Transcribed page contents:
= Beginning of Section =
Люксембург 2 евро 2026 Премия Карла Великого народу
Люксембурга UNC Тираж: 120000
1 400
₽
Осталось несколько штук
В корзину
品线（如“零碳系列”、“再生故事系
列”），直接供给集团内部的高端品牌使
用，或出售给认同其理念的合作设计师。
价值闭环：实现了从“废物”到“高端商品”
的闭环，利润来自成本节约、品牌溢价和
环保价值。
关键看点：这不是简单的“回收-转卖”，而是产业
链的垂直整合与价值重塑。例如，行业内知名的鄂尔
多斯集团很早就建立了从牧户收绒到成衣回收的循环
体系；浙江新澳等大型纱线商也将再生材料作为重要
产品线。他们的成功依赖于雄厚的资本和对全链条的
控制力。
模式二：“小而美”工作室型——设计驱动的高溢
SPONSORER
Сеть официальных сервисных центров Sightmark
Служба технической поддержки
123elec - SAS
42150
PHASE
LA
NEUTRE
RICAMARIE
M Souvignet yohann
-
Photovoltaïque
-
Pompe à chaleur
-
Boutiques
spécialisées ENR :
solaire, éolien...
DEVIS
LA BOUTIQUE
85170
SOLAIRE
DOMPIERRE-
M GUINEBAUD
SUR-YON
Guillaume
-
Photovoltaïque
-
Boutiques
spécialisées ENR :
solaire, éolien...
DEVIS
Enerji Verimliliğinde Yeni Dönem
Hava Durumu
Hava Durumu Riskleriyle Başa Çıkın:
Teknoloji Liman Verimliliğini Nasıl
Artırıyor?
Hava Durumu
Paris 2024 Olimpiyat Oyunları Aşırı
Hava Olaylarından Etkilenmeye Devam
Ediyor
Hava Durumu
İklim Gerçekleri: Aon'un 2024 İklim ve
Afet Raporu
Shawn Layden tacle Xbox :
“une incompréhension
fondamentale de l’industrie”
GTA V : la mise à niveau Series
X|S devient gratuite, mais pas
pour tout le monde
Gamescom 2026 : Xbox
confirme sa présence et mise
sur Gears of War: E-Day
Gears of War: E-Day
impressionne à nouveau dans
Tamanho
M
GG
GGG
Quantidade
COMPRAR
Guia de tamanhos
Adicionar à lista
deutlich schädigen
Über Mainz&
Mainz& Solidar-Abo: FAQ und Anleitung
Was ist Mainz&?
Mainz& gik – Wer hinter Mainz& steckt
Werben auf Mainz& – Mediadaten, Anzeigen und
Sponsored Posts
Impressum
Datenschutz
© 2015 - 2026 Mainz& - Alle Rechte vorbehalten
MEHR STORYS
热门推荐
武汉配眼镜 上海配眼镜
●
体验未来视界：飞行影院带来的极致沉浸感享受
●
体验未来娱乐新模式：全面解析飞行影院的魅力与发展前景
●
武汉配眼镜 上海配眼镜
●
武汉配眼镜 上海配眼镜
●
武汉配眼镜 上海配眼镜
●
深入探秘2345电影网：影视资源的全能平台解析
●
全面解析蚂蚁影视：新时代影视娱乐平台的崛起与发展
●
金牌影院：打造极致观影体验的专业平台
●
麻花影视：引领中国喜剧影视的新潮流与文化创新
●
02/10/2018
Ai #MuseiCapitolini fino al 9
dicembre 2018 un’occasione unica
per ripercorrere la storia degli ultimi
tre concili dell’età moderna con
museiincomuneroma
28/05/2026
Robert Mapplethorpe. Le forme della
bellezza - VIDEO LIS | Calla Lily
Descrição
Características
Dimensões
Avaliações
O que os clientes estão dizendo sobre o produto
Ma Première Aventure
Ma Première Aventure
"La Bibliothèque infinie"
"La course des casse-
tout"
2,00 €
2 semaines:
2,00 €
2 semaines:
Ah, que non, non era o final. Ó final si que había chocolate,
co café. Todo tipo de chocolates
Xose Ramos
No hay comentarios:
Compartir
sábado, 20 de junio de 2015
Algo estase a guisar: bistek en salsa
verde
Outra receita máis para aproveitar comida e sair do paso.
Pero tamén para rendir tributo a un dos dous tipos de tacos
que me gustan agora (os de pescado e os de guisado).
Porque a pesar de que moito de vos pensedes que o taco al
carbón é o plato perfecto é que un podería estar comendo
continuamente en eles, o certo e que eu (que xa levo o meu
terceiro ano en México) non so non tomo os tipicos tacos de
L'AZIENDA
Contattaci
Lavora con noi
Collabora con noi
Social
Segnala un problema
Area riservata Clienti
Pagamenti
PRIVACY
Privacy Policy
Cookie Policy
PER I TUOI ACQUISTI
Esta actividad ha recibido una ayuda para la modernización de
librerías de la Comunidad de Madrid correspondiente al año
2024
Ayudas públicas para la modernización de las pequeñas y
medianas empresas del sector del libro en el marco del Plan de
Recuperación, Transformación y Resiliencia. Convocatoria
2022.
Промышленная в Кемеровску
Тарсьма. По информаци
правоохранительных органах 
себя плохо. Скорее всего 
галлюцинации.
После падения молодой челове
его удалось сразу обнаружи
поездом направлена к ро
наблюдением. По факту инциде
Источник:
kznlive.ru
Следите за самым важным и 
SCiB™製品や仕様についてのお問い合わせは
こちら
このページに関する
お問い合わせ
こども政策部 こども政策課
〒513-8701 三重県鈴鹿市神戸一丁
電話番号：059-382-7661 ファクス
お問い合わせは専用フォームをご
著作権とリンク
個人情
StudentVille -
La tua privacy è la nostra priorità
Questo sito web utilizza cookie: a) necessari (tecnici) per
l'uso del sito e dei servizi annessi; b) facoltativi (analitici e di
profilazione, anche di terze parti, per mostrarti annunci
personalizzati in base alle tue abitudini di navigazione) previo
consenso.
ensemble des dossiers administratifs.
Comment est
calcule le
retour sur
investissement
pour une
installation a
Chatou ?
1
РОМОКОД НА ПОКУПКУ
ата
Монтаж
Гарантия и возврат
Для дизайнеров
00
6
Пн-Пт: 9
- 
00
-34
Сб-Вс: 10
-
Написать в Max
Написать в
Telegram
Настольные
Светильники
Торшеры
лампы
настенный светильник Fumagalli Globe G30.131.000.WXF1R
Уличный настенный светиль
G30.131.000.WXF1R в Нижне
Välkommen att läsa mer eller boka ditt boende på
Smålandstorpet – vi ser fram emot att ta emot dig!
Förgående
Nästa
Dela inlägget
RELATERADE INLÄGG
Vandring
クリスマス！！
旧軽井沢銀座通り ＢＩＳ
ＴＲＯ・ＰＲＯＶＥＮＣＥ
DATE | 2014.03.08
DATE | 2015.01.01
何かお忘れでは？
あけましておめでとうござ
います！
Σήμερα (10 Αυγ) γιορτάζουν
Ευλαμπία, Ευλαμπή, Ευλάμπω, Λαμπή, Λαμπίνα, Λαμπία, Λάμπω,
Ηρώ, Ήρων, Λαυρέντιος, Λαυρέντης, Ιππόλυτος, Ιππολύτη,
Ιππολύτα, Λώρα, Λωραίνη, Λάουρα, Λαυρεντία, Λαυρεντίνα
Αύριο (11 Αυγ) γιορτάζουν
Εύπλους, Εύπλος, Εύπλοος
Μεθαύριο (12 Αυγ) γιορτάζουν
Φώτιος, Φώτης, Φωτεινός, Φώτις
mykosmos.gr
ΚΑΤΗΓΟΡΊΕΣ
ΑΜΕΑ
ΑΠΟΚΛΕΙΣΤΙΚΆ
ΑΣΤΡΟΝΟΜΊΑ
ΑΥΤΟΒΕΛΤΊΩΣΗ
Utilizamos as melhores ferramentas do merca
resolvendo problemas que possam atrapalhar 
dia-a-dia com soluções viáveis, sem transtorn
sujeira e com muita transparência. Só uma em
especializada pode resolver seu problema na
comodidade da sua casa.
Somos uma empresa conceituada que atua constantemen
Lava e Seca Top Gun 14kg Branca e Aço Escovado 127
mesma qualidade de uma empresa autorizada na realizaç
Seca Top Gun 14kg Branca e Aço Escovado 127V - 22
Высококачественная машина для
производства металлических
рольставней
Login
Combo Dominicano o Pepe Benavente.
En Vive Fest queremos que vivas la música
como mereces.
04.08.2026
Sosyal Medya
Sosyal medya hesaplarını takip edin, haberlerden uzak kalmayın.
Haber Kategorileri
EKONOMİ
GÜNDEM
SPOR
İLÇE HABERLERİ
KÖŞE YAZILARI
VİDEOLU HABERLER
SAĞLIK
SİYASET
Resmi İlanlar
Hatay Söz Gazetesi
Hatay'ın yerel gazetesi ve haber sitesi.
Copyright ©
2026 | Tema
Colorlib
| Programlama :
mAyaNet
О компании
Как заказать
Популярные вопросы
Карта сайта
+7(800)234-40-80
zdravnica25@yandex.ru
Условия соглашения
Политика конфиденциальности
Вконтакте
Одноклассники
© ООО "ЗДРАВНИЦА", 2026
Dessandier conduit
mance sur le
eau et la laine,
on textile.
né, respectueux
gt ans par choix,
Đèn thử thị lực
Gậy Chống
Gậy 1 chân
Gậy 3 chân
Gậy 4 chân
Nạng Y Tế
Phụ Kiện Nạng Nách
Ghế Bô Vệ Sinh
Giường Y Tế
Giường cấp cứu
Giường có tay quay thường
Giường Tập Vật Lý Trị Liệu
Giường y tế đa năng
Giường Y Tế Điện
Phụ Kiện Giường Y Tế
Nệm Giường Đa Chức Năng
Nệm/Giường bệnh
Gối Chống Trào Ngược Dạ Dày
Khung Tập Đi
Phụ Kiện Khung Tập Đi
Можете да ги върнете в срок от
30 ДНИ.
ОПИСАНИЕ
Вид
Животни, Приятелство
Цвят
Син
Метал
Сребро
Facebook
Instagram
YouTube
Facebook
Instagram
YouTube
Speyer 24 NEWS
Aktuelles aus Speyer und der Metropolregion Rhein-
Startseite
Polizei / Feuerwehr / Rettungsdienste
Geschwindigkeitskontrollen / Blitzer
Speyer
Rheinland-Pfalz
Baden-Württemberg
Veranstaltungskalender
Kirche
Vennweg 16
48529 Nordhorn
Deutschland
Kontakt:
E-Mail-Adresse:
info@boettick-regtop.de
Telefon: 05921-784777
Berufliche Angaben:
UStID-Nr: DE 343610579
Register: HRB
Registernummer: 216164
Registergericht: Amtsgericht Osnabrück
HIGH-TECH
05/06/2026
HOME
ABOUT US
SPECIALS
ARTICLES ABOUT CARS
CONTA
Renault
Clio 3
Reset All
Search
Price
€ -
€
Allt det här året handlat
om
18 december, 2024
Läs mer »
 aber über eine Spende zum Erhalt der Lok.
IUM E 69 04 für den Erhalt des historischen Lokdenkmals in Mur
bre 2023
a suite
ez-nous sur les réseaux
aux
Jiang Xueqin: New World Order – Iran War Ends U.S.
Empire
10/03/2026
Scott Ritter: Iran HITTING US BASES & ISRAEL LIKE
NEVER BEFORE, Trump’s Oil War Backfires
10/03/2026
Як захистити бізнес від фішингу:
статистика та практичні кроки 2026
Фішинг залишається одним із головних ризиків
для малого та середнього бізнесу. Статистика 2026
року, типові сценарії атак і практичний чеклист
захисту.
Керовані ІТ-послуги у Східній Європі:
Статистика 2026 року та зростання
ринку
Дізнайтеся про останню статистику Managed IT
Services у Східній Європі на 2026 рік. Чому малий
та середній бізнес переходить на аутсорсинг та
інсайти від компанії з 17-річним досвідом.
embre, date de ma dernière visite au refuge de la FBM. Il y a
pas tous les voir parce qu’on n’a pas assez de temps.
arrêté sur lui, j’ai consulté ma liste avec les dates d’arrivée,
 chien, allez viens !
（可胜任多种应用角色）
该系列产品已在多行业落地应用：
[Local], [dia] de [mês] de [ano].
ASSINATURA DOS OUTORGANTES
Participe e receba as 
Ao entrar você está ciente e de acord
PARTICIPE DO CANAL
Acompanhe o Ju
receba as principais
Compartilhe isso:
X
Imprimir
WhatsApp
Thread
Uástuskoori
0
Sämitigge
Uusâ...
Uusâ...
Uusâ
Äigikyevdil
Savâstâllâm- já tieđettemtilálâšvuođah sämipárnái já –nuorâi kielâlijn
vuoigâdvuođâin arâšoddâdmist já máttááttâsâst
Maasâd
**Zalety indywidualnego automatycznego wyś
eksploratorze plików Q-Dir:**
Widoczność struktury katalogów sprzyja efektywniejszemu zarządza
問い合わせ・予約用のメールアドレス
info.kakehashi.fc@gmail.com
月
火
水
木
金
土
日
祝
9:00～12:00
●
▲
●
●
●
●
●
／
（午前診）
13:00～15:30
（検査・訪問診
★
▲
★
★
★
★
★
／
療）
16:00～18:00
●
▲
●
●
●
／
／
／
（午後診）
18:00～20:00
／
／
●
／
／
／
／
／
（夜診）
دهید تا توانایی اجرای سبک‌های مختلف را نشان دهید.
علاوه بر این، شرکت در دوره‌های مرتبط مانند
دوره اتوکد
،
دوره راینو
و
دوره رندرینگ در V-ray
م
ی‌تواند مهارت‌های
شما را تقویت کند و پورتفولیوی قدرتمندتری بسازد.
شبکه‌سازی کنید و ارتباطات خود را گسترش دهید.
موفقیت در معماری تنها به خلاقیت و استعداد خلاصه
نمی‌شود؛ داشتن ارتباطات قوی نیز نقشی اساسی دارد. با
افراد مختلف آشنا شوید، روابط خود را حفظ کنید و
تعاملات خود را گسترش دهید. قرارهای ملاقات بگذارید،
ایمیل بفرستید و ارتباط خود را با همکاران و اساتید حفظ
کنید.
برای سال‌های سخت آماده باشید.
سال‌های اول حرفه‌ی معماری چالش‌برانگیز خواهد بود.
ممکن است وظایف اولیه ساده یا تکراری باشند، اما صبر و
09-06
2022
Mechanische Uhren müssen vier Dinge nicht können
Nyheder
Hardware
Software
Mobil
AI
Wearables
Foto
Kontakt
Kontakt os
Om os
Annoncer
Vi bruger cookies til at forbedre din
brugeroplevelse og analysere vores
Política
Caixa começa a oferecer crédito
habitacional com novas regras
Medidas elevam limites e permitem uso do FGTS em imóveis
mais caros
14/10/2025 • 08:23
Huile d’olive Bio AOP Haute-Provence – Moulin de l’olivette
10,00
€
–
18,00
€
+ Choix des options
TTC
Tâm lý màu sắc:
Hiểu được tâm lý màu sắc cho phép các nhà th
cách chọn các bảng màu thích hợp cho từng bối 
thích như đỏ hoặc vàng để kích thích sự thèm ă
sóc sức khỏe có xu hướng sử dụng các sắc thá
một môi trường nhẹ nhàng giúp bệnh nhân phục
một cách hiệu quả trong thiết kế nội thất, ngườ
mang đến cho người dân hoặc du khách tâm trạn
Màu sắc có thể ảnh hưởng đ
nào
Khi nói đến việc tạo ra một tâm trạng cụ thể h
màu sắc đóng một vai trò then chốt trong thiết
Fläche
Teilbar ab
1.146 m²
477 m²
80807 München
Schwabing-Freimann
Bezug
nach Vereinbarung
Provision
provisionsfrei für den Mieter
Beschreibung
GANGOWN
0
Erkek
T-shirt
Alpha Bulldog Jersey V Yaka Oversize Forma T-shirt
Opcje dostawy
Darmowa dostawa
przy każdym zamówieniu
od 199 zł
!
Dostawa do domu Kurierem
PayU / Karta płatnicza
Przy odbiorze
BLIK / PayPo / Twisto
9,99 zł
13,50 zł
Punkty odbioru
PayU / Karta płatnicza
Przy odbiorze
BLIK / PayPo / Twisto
= End of Section =
About this task: Extract from the records above the lines from the one containing "Vi bruger cookies til at forbedre din" to the one containing "14/10/2025 • 08:23", both lines included, exactly as they appear and with nothing else.

Result of the exercise:
Vi bruger cookies til at forbedre din
brugeroplevelse og analysere vores
Política
Caixa começa a oferecer crédito
habitacional com novas regras
Medidas elevam limites e permitem uso do FGTS em imóveis
mais caros
14/10/2025 • 08:23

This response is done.